The complaint details that Stuart, who was employed in a casino in cross-border Washington State, successfully recruited investors from over 20 different US states. Yet for all his skill in building a start-up bankroll, Stuart wasn’t much of a bettor. He gambled and lost most of the funds, then lied about his lack of success while convincing most of his investors to stay onboard while guaranteeing them an imaginary 14% rate of return.
That’s where the fraud began, of course. “In addition,” the SEC’s statement details, “in late 2016 and early 2017, Bettor and Stuart refunded some of the investors’ money and converted the remaining investors’ funds into promissory notes with supposedly ‘guaranteed’ rates of return.

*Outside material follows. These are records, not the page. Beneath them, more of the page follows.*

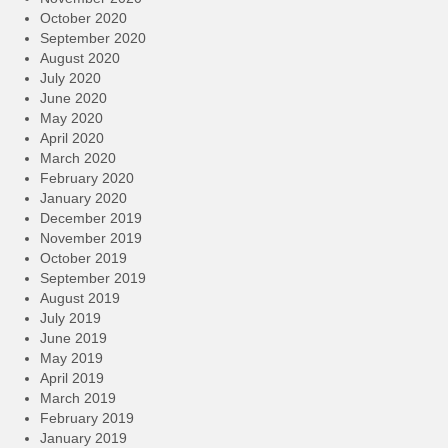
October 2020
September 2020
August 2020
July 2020
June 2020
May 2020
April 2020
March 2020
February 2020
January 2020
December 2019
November 2019
October 2019
September 2019
August 2019
July 2019
June 2019
May 2019
April 2019
March 2019
February 2019
January 2019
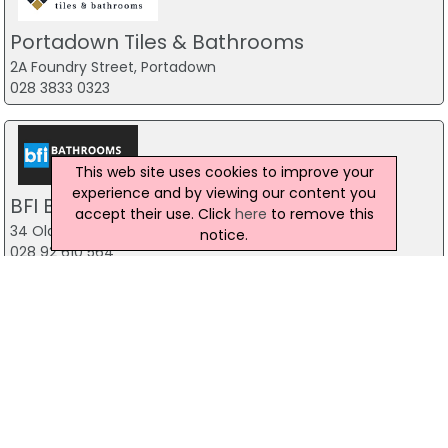
Portadown Tiles & Bathrooms
2A Foundry Street, Portadown
028 3833 0323
This web site uses cookies to improve your
experience and by viewing our content you
BFI Bathrooms for Ireland
accept their use. Click
here
to remove this
34 Old Kilmore Road, Moira
notice.
028 92 610 564
Dalys Carrickmore Ltd
28 Main Street, Omagh
028 8076 1229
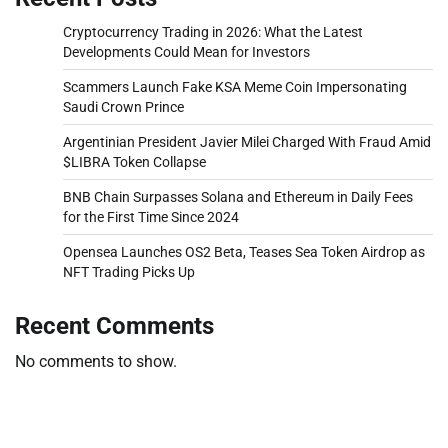
Cryptocurrency Trading in 2026: What the Latest
Developments Could Mean for Investors
Scammers Launch Fake KSA Meme Coin Impersonating
Saudi Crown Prince
Argentinian President Javier Milei Charged With Fraud Amid
$LIBRA Token Collapse
BNB Chain Surpasses Solana and Ethereum in Daily Fees
for the First Time Since 2024
Opensea Launches OS2 Beta, Teases Sea Token Airdrop as
NFT Trading Picks Up
Recent Comments
No comments to show.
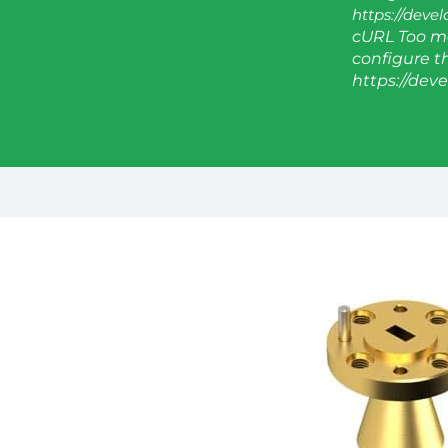
https://deve
cURL Too ma
configure thi
https://dev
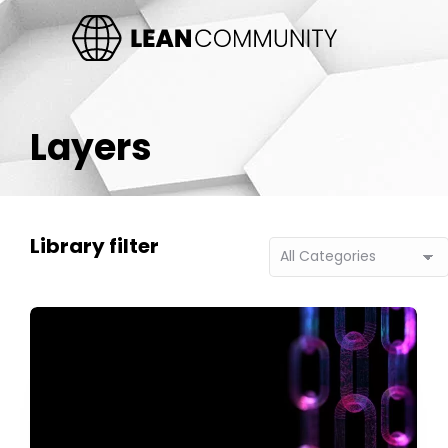
Layers
Library filter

“In so doing, the complaint alleges, the defendants misrepresented to investors numerous significant facts, including the losses Bettor and Stuart had already incurred, how those losses would be apportioned among investors, the current value of the investments, the risks associated with the investments, Stuart’s compensation, and the use of investor funds. According to the complaint, Bettor and Stuart knew at the time that they had lost a significant portion of their investors’ assets and, given the limited funds available for wagering, could not reasonably expect to have the funds necessary to satisfy their promissory note obligations to investors upon maturity.”
Stuart had used a good chunk of Bettor Investments’ remaining funds to make good the 15 investors who smelled something amiss and backed out of the business early on. In responding to some of his other investors’ inquiries, he cobbled up a fake company notice in late 2016 stating that his return on investment was “about 0.8% positive”, despite having already lost over $40,000 at that point.
Stuart’s scheme seemingly crashed when one of his continuing investors repeatedly demanding a full accounting of the company’s wagering performance to date, which Stuart refused to provide. Stuart eventually bled his betting fund dry, likely hoping to hit on some longshot wagers to get back into the black, even as the SEC learned of the matter and closed in. The SEC statement does not detail the penalties Stuart is likely to face, though similar cases usually involve a year or two in prison, the seizure of remaining corporate and personal assets, and later, a partial refund to those impacted by the fraud.
How this fraud all came to be is another interesting part of the tale. Nevada passed State Senate Bill 443 in June 2015, which “allowed entities to solicit and collect funds from investors anywhere in the world, aggregate those funds in a Nevada bank, place wagers on sporting events, and apportion profits and losses among investors.”
This legalization of entity wagering was Nevada’s tacit admission that the state’s sportsbooks had long since been overrun by betting syndicates anyway. Nevada has laws on the books barring bettors from participating in electronic communications while physically in a sportsbook — usually an open area inside a casino — but the laws have been almost impossible to enforce. And, with wagering moving online, the old laws were actually counterproductive.
Nevada’s passage of Senate Bill 443 was an attempt to make all that syndicate betting more legal and more trackable, including the requirement for such major syndicate bettors to form a corporate entity and register with the state. What it wasn’t designed or intended to do was serve as a vehicle for a worse-than-average wannabe-tout to bilk his friends and relatives, as happened with Stuart and his Bettor Investments, which was never registered with Nevada regulators anyway.